WHAT NEEDS TO BE DONE:
Scan the listing below. Copy each line that contains "için".

THE RECORDS:
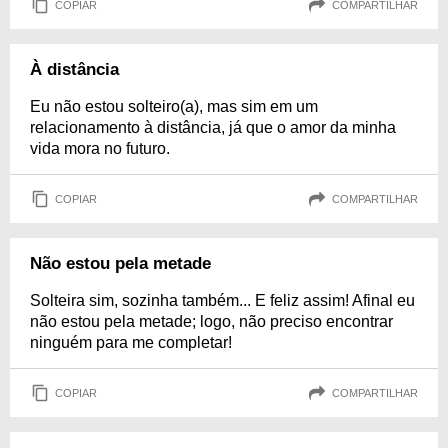
COPIAR
COMPARTILHAR
À distância
Eu não estou solteiro(a), mas sim em um
relacionamento à distância, já que o amor da minha
vida mora no futuro.
COPIAR
COMPARTILHAR
Não estou pela metade
Solteira sim, sozinha também... E feliz assim! Afinal eu
não estou pela metade; logo, não preciso encontrar
ninguém para me completar!
COPIAR
COMPARTILHAR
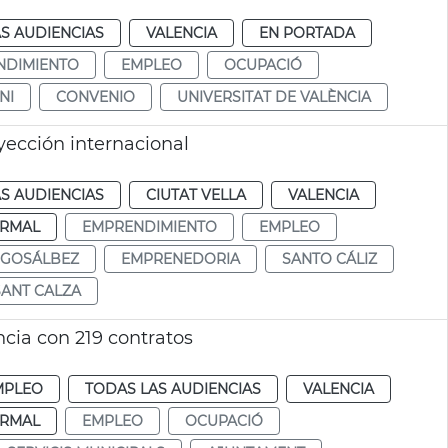
S AUDIENCIAS
VALENCIA
EN PORTADA
NDIMIENTO
EMPLEO
OCUPACIÓ
NI
CONVENIO
UNIVERSITAT DE VALÈNCIA
ección internacional
S AUDIENCIAS
CIUTAT VELLA
VALENCIA
RMAL
EMPRENDIMIENTO
EMPLEO
 GOSÁLBEZ
EMPRENEDORIA
SANTO CÁLIZ
SANT CALZA
cia con 219 contratos
MPLEO
TODAS LAS AUDIENCIAS
VALENCIA
RMAL
EMPLEO
OCUPACIÓ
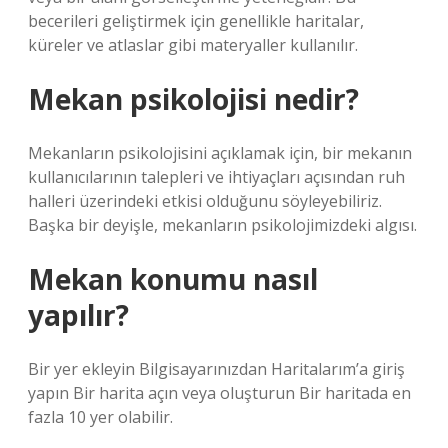
becerileri geliştirmek için genellikle haritalar,
küreler ve atlaslar gibi materyaller kullanılır.
Mekan psikolojisi nedir?
Mekanların psikolojisini açıklamak için, bir mekanın
kullanıcılarının talepleri ve ihtiyaçları açısından ruh
halleri üzerindeki etkisi olduğunu söyleyebiliriz.
Başka bir deyişle, mekanların psikolojimizdeki algısı.
Mekan konumu nasıl
yapılır?
Bir yer ekleyin Bilgisayarınızdan Haritalarım’a giriş
yapın Bir harita açın veya oluşturun Bir haritada en
fazla 10 yer olabilir.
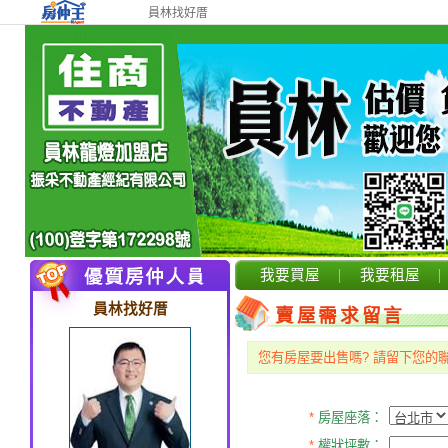
員林找好厝
我要買屋
我要租屋
員林找好厝
賣屋需求留言
您有房屋要出售嗎? 請留下您的
*
房屋座落：
*
權狀坪數：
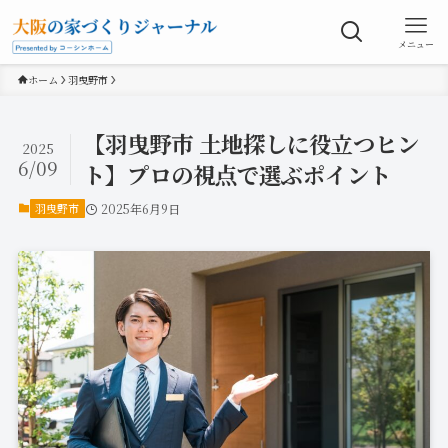
メニュー
ホーム
羽曳野市
【羽曳野市 土地探しに役立つヒン
2025
6/09
ト】プロの視点で選ぶポイント
羽曳野市
2025年6月9日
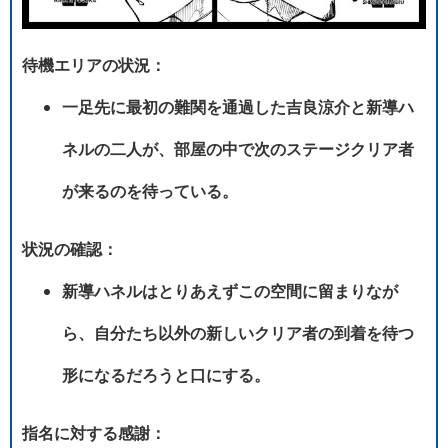
待機エリアの状況：
一足先に最初の難関を通過した吉良涼介と新導ハ
ネルの二人が、部屋の中で次のステージクリア者
が来るのを待っている。
状況の確認：
新導ハネルはとりあえずこの空間に留まりなが
ら、自分たち以外の新しいクリア者の到着を待つ
形になるだろうと口にする。
指名に対する感謝：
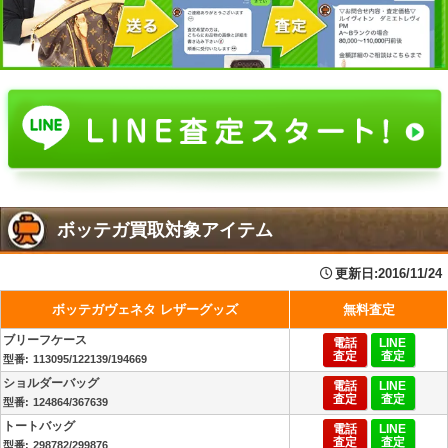
ボッテガ買取対象アイテム
更新日:
2016/11/24
ボッテガヴェネタ レザーグッズ
無料査定
ブリーフケース
電話
LINE
査定
査定
113095/122139/194669
ショルダーバッグ
電話
LINE
査定
査定
124864/367639
トートバッグ
電話
LINE
査定
査定
298782/299876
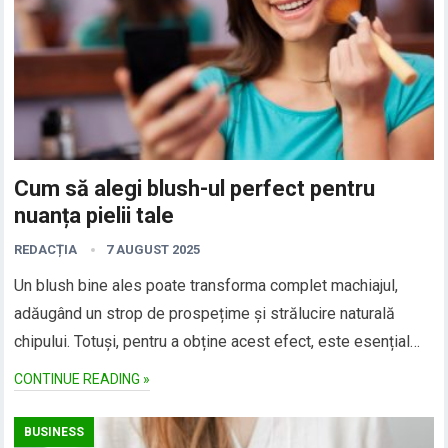
Cum să alegi blush-ul perfect pentru
nuanța pielii tale
REDACȚIA
7 AUGUST 2025
Un blush bine ales poate transforma complet machiajul,
adăugând un strop de prospețime și strălucire naturală
chipului. Totuși, pentru a obține acest efect, este esențial…
CONTINUE READING »
BUSINESS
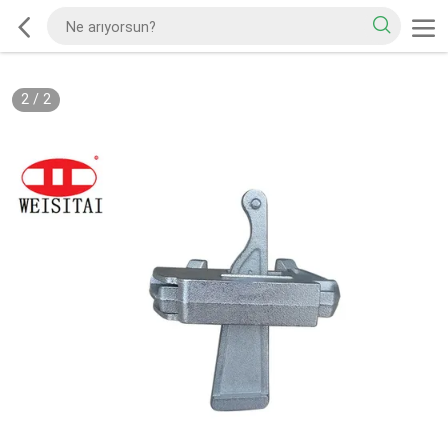
2
/
2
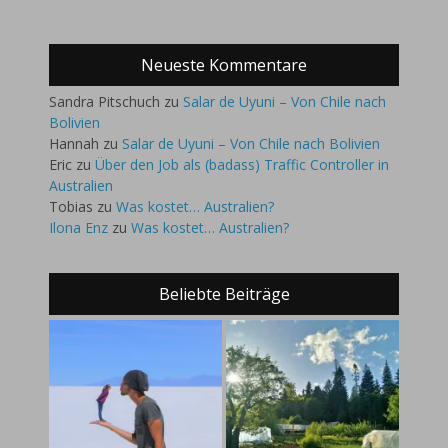
Neueste Kommentare
Sandra Pitschuch
zu
Salar de Uyuni – Von Chile nach
Bolivien
Hannah
zu
Salar de Uyuni – Von Chile nach Bolivien
Eric
zu
Über den Job als (badass) Traffic Controller in
Australien
Tobias
zu
Was kostet… Australien?
Ilona Enz
zu
Was kostet… Australien?
Beliebte Beiträge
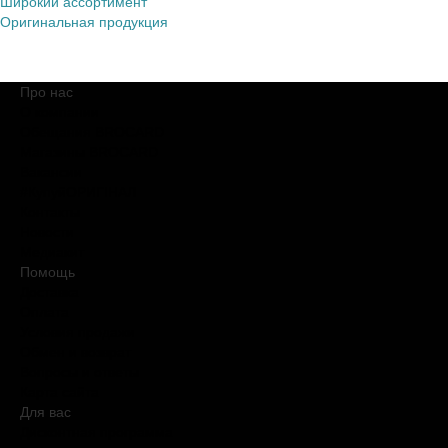
Широкий ассортимент
Оригинальная продукция
Про нас
О компании
Обещания BROCARD
Магазины BROCARD
Вакансии
#КупуйОРИГІНАЛ
Контакты
Новости
Медиакит
Помощь
Доставка
Оплата
Условия продажи
Обмен и возврат
Вопросы и ответы
Карта сайта
Для вас
Дисконтная программа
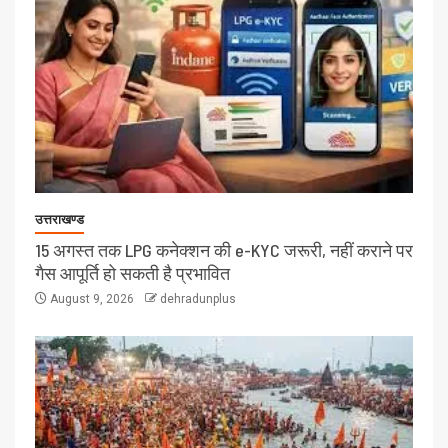
उत्तराखण्ड
15 अगस्त तक LPG कनेक्शन की e-KYC जरूरी, नहीं कराने पर
गैस आपूर्ति हो सकती है प्रभावित
August 9, 2026
dehradunplus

TASK SOLUTION:
becerileri geliştirmek için genellikle haritalar,
Mekanların psikolojisini açıklamak için, bir mekanın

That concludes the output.